→ YOUR ASSIGNMENT: Leave out the pictures and restate every entry word for word.

[[ GIVEN ENTRIES, beginning ]]

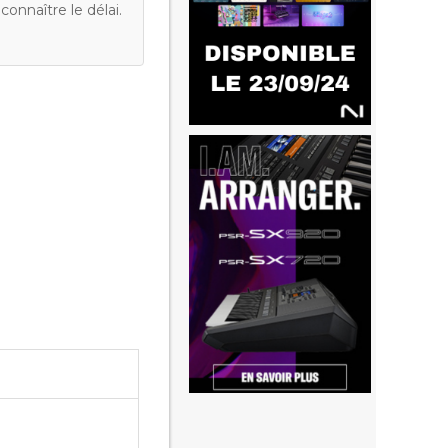
onnaître le délai.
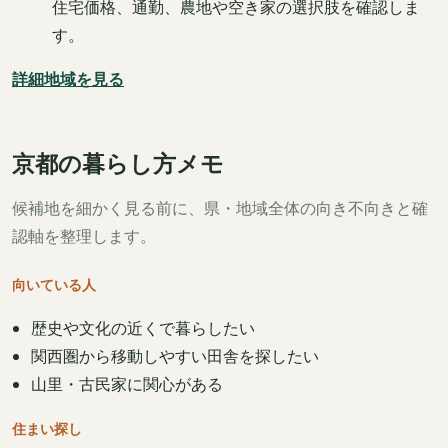
住宅価格、通勤、農地や空き家の選択肢を確認しま
す。
詳細地域を見る
京都の暮らし方メモ
候補地を細かく見る前に、県・地域全体の向き不向きと確
認軸を整理します。
向いている人
歴史や文化の近くで暮らしたい
関西圏から移動しやすい田舎を探したい
山里・古民家に関心がある
住まい探し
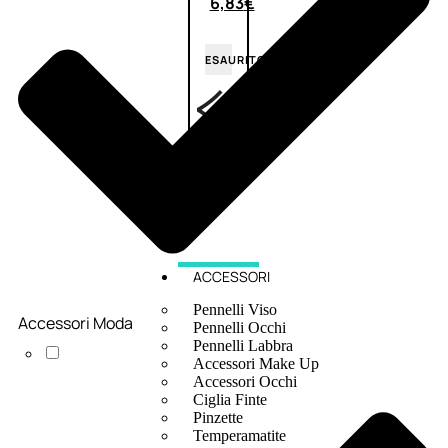
6,83
€
ESAURITO
ACCESSORI
Pennelli Viso
Accessori Moda
Pennelli Occhi
Pennelli Labbra
Accessori Make Up
Accessori Occhi
Ciglia Finte
Pinzette
Temperamatite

[[ GIVEN ENTRIES, end ]]

→ WRITTEN ANSWER:
onnaître le délai.
住宅価格、通勤、農地や空き家の選択肢を確認しま
す。
詳細地域を見る
京都の暮らし方メモ
候補地を細かく見る前に、県・地域全体の向き不向きと確
認軸を整理します。
向いている人
歴史や文化の近くで暮らしたい
関西圏から移動しやすい田舎を探したい
山里・古民家に関心がある
住まい探し
6,83
€
ESAURITO
ACCESSORI
Pennelli Viso
Accessori Moda
Pennelli Occhi
Pennelli Labbra
Accessori Make Up
Accessori Occhi
Ciglia Finte
Pinzette
Temperamatite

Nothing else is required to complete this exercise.